Gdzie był Bóg?
Pytanie zadawane przez ludzi w każdym zakątku świata, podczas każdej wojny, kataklizmu, epidemii, gdy dzieje się jakakolwiek krzywda, zwłaszcza wyrządzana słabszemu.
Pytanie to służy także jako argument koronny każdej osobie, która (bardziej lub mniej świadomie) określa się jako niewierząca. Wiele jest też takich osób, którym fakt cierpienia i istnienia zła rzeczywiście odebrał wiarę w Boga.
Kiedyś zapytałam mojego synka, co pomyślał, gdy kupiłam mu piłkę, którą bardzo chciał mieć. Odpowiedział, że pomyślał, że jestem dobra i że go kocham. Zapytałam więc, co sobie pomyślał kiedyś nocą, gdy byłam przy nim, trzymałam go za głowę, kiedy wymiotował, gdy wszystko go bolało i było mu smutno. Odpowiedział, że pomyślał, że jestem najlepsza na świecie i kocham go jak nikt.
Gdy teraz – kiedy jest już starszy – zapytał mnie, dlaczego Bóg pozwala na cierpienie niewinnych ludzi, dzieci; dałam mu jego własną odpowiedź sprzed kilku lat – żebyśmy poznali czym jest prawdziwa miłość, ta największa na świecie, całkowicie oddana i gotowa do poświęceń. Gdyby nie spotkała go krzywda, ból, możliwe, że nawet by tego nie zauważył, nie wiedziałby, że taka miłość istnieje.
Prawdziwą miłość poznaje się tylko przez poświęcenie.
Przeczytaj również
Gdy św. Marcin zobaczył szatana pod postacią Chrystusa, zapytał go „Gdzie masz swoje rany?”. Tylko prawdziwa miłość potrafi znieść rany.
Wiedziała to Asia i jej rodzice, którzy do końca jej życia dbali o to, by każdy dzień przeżyła z godnością, i tak przemierzali razem dzień po dniu, miesiąc po miesiącu swoją wspólną drogę krzyżową – CZYTAJ.
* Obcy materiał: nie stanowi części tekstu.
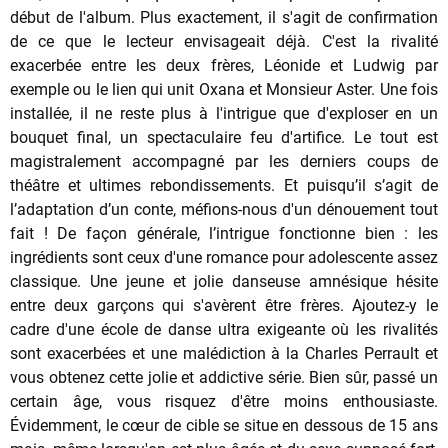
début de l'album. Plus exactement, il s'agit de confirmation
de ce que le lecteur envisageait déjà. C'est la rivalité
exacerbée entre les deux frères, Léonide et Ludwig par
exemple ou le lien qui unit Oxana et Monsieur Aster. Une fois
installée, il ne reste plus à l'intrigue que d'exploser en un
bouquet final, un spectaculaire feu d'artifice. Le tout est
magistralement accompagné par les derniers coups de
théâtre et ultimes rebondissements. Et puisqu’il s’agit de
l’adaptation d’un conte, méfions-nous d'un dénouement tout
fait ! De façon générale, l’intrigue fonctionne bien : les
ingrédients sont ceux d'une romance pour adolescente assez
classique. Une jeune et jolie danseuse amnésique hésite
entre deux garçons qui s'avèrent être frères. Ajoutez-y le
cadre d'une école de danse ultra exigeante où les rivalités
sont exacerbées et une malédiction à la Charles Perrault et
vous obtenez cette jolie et addictive série. Bien sûr, passé un
certain âge, vous risquez d'être moins enthousiaste.
Évidemment, le cœur de cible se situe en dessous de 15 ans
Wiedzą to pracownicy szpitali, hospicjów i ośrodków, którzy trzymają za rękę swoich pacjentów, by w tym najcięższym momencie, nie czuli się samotni; i wiedzą pacjenci, którzy w ostatniej godzinie z miłością i wdzięcznością patrzą w oczy swoich opiekunów – CZYTAJ.
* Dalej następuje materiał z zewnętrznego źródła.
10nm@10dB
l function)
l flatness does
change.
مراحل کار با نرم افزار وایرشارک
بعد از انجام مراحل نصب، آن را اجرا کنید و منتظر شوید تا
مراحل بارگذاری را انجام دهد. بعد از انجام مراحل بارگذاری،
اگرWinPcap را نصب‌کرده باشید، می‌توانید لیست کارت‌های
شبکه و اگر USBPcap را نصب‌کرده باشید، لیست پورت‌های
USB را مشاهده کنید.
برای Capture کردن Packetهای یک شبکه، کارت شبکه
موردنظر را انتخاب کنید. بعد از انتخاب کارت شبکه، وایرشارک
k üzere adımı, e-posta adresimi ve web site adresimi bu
Wiedział to znajomy ksiądz, który nie poddawał się w walce z chorobą nowotworową, a swoje cierpienie ofiarował w intencji wszystkich księży, którzy porzucili stan kapłański. Wiedziała to jego rodzina, a zwłaszcza siostra, która zmierzyła swoją miłość do brata w momencie, gdy dane im było nieść wspólnie ten krzyż.
Wiedział to Jan Paweł II – i wtedy, gdy swoim cierpieniem zapewnił całemu światu przed śmiercią jedyne takie rekolekcje, i wcześniej, gdy mówił o cierpieniu, zwłaszcza, zwracając się do cierpiących w różnych zakątkach świata – CZYTAJ.
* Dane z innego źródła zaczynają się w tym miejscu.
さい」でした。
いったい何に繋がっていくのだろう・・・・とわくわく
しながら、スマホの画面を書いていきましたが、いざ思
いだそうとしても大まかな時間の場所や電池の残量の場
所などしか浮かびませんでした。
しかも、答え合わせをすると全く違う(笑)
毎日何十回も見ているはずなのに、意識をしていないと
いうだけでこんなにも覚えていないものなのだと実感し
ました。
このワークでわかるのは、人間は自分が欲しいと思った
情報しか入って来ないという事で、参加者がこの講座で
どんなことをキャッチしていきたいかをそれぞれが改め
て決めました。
Wiedzą to wreszcie miliony ludzi (CZYTAJ), którzy każdego roku, za krzyżem, w modlitwie i skupieniu przemierzają drogę krzyżową wraz ze swoim Zbawicielem, który pokazał przez swoje cierpienie jak wygląda największa miłość świata.
Chociaż cierpienie jest doświadczeniem, w którym chciałoby się Panu Bogu „zwrócić bilet wstępu” do świata, nam nie wolno uciekać, zamykać oczu i serca, myśleć, że jeśli nie będę patrzeć, przeżywać, to może mnie samego nie dotknie.
Nie wolno nam nawet przez chwilę pomyśleć, że „załatwiliśmy” ten życiowy problem, posyłając datek na akcje charytatywne w Afryce, udzielając jałmużny żebrakowi, czy oddając swój głos w wyborach na polityczne programy o akcentach społecznych.
W świecie, w którym wszystko musi być atrakcyjne, pozytywne i radosne, nie ma miejsca na cierpienie. Tylko że budując sobie w ten sposób nasz świat, zamykamy drogę do Boga. Jeśli pozostaję wobec cierpiących obojętny, niedosiężny, niezraniony – to jak mogę wyznawać wiarę i miłość do Boga, którego nie widzę?
Tomas Halik w swojej książce „Dotknij ran” analizuje dokładnie moment spotkania Jezusa z Tomaszem, który wypowiadając słowa: „Pan mój i Bóg mój”, pokazuje, że „Bóg jest wtedy, gdy rozpoznajemy swoich ukochanych!”. „Gdy spotykają się przyjaciele – wtedy jest Bóg! Dzieje się Bóg!”
Być może Jezus, prosząc Tomasza, by dotknął Jego ran, chciał powiedzieć: Tam, gdzie dotkniesz ludzkiego cierpienia – i być może tylko tam! – tam poznasz, że Ja jestem żywy, że to Ja jestem. Nie uciekaj przede Mną w żadnym z tych spotkań. Nie bój się! Nie bądź niewierzący, ale wierz!